Direzione didattica di Pavone Canavese

NUOVO CORSO: materiali e documenti della politica scolastica della legislatura attuale


13.10.2010

La rappresentanza delle scuole autonome
di Stefano Stefanel

Ci sono almeno tre questioni attualmente sul tavolo, che richiederebbero una reale rappresentanza organizzata e riconosciuta delle scuole autonome:

Ce n’è poi un’altra che può essere affrontata solo attraverso una rappresentanza delegata ed è l’annosa questione dei residui attivi delle scuole, considerati tali dagli organi interni e dai revisori dei conti, ma non dal Miur che sarebbe il soggetto che dovrebbe far corrispondere ai residui attivi delle scuole dei propri residui passivi da onorare e che invece non ha nulla a bilancio.

Quanto sopra ricordato vede le scuole autonome in una situazione di palese contrasto sia con gli organismi centrali (le Direzioni generali del Miur), sia con quelli territoriali (Usr e Usp) che non sono di supporto, ma semmai di contrasto all’autonomia scolastica. Le molte circolari dei Direttori generali degli Uffici scolastici regionali sempre più spesso ricordano ai Dirigenti scolastici i loro compiti e i loro doveri, senza mai mostrare una reale fiducia verso la categoria.

Affrontare, però, il problema della rappresentanza delle scuole autonome attraverso le organizzazioni professionali o sindacali dei dirigenti è sbagliato e fuorviate. Purtroppo in passato vie del genere sono state tentate con esiti negativi che ancora oggi si stanno scontando.

In realtà le Associazioni di Scuole Autonome ci sono in quasi tutte le Regioni italiane: alcune sono molto attive (soprattutto Asasi in Sicilia, Feisal in Lombardia, Asal nel Lazio), altre cercano di attivare azioni mirate, altre ancora sono di fatto solo nominali.  Però tutte sono nate da circa dieci anni e hanno dato vita ad incontri a carattere regionale e nazionale e stanno nel dibattito sulla scuola anche attraverso siti di vero interesse, molto attivi e documentati (www.scuolelazio.it; www.asas.sicilia.it; www.asafvg.it). Per cui sorprende leggere l’articolo di Gian Carlo Sacchi (La rappresentanza delle scuole autonome, su www.edscuola.it del 30 luglio 2010) in cui si auspica la nascita delle Associazioni di scuole autonome come non ne esistesse nessuna. Se l’articolo fosse stato scritto nel 2000 sarebbe interessante, ma visto che è scritto nel 2010 suona come una critica pesante a chi sta lavorando sul territorio con difficoltà.

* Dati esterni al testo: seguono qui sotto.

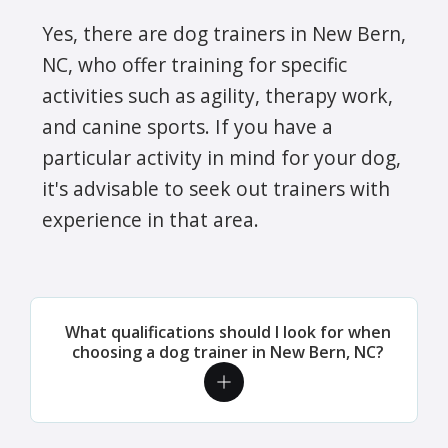
Yes, there are dog trainers in New Bern,
NC, who offer training for specific
activities such as agility, therapy work,
and canine sports. If you have a
particular activity in mind for your dog,
it's advisable to seek out trainers with
experience in that area.
What qualifications should I look for when
choosing a dog trainer in New Bern, NC?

Perché le difficoltà ci sono e riguardano soprattutto gli stili e le gelosie dirigenziali e l’incapacità dei Consigli d’Istituto e dei Collegi docenti di uscire dalla più assoluta autoreferenzialità e obsolescenza. Sono difficoltà conosciute su cui ci sono state anche discussioni pubbliche di grande interesse come i Convegni dell’Andis sull’argomento (19 gennaio 2008 a Torino e 29 e 30 gennaio 2008 a Jesolo) o come l’incontro pubblico di Milano del 28 marzo 2008 organizzato da sei Asa e in cui si è dibattuto l’argomento, anche a partire dal disegno di legge sul riconoscimento delle Associazioni di scuole nell’ambito della rappresentanza delle autonomie scolastiche presentato il 2 agosto 2007 dalle senatrici Negri, Solliani e Carloni e naufragato insieme alla XV legislatura. In alcune occasioni disegni di legge regionali (Marche, Friuli Venezia Giulia) prevedevano il riconoscimento delle Associazioni di scuole autonome, ma poi quei disegni di legge non sono diventati legge.

E’ evidente che le scuole non possono rappresentarsi da sole per il semplice e banale motivo che sono troppe (oltre 10.400) e dunque una rappresentanza deve essere riassuntiva e non estensiva. E’ possibile che lo strumento delle Asa non sia quello adatto, ma in questo momento non se ne vedono altri. Per cui la rappresentanza viene di fatto demandata agli Uffici scolastici, che perseguono le politiche ministeriali e non quelle delle scuole autonome. E’ sotto gli occhi di tutti il baratro che esiste tra gli obiettivi di coloro che forniscono il servizio scolastico agli utenti e al territorio (le scuole autonome) e coloro che gestiscono l’idea generale di offerta formativa (Miur, Usr, Usp). Se va bene alle scuole arrivano le accuse di sperpero e di incapacità gestionale, se va male tagli di spesa e organico difficili da gestire.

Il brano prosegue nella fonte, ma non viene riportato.